Quando o espectador também constrói a peça

Moderna, irreverente e questionadora. Assim é a versão do espetáculo As Três Irmãs, de Tchekhov, encenada pela turma 58 da EAD-USP na Mostra Experimentos. Logo nos primeiros minutos, o público é levado a um pátio aberto, nos fundos do teatro, sem cadeiras ou arquibancadas. Com elenco e espectadores num mesmo espaço, a peça começa: Irina Prozorov, a irmã mais nova, grita aos ventos seus sonhos de juventude. “Eu quero tudo o que me é de direito!”
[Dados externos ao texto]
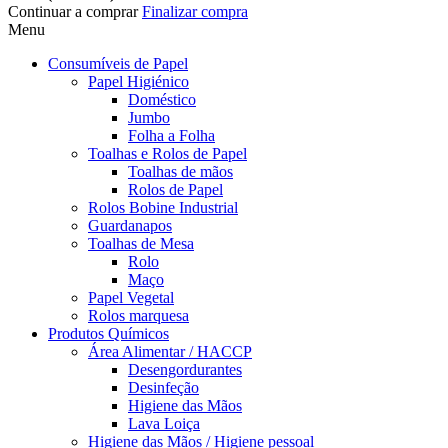
Continuar a comprar
Finalizar compra
Menu
Consumíveis de Papel
Papel Higiénico
Doméstico
Jumbo
Folha a Folha
Toalhas e Rolos de Papel
Toalhas de mãos
Rolos de Papel
Rolos Bobine Industrial
Guardanapos
Toalhas de Mesa
Rolo
Maço
Papel Vegetal
Rolos marquesa
Produtos Químicos
Área Alimentar / HACCP
Desengordurantes
Desinfeção
Higiene das Mãos
Lava Loiça
Higiene das Mãos / Higiene pessoal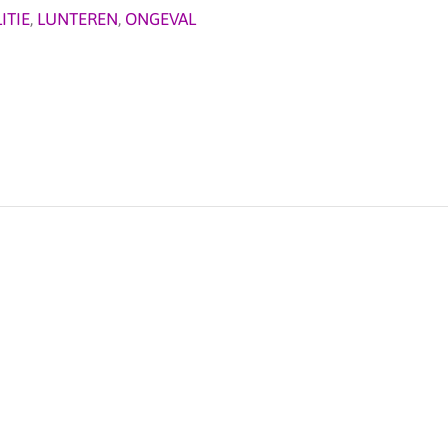
ITIE
,
LUNTEREN
,
ONGEVAL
Celebra-se o teatro moderno, do improviso e do cotidiano. A peça ganha ares contemporâneos – se passa já nos anos 2000 – mas os conflitos das três mulheres ainda são os mesmos da pequena burguesia russa de cem anos atrás. Presas em vidas monótonas, elas se perdem em lamentações e romances incertos. A trama não é convencional: não há um conflito claro, um clímax e uma solução, mas sim vários dramas diários e um sentimento constante de desilusão, que basta para envolver a plateia.

Espetáculo traz obra de enredo fragmentado do fim do século XIX aos dias atuais
Espetáculo traz obra de enredo fragmentado do fim do século XIX aos dias atuais

Não por acaso, a relação com o público parece ser o foco central deste trabalho. Já na sala de espera, os atores se misturam aos visitantes para contar histórias curiosas dos seus personagens. A estratégia funciona e o espetáculo flui como uma conversa entre amigos. O diálogo continua por toda a peça e o espectador logo se vê simpatizando com os acertos e erros dos Prozorov.

A história da família russa parece se prender ao tempo. O passado é lembrado e usado como justificativa para tudo, com a vida em Moscou e a morte do pai. O presente é marcado na parede, com a passagem dos anos e das estações, sem que nenhum plano se realize. Já o futuro é o que move as mulheres, com o sonho de uma vida melhor e o retorno ao passado, em Moscou.

A peça explora o teatro como uma experiência viva, em construção. O ritmo é frenético, jovem e irônico, mas sem se tornar cansativo. Para amantes de teatro, é uma oportunidade para repensar as distâncias entre ator, personagem e público.